> **What is needed**
Every record below should be written out exactly; pictures stay out.

Collected data:
== Segment start ==

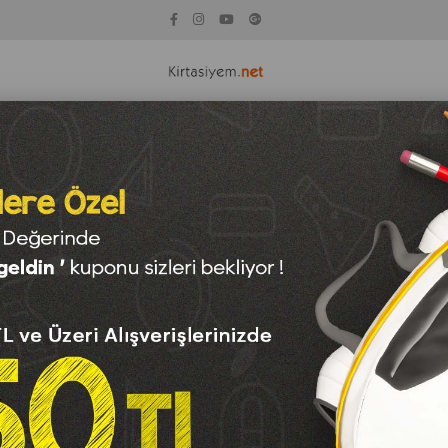
KİTAP
KAĞIT ÇEŞİTLERİ
TEKNOLOJİ
OYUNCAK
SAN
Fiyata Göre (Azalan)
Ürün Adına Göre (A>Z)
Ürün Adına Göre (Z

== Segment end ==

> **Your solution**
KİTAP
KAĞIT ÇEŞİTLERİ
TEKNOLOJİ
OYUNCAK
SAN
Fiyata Göre (Azalan)
Ürün Adına Göre (A>Z)
Ürün Adına Göre (Z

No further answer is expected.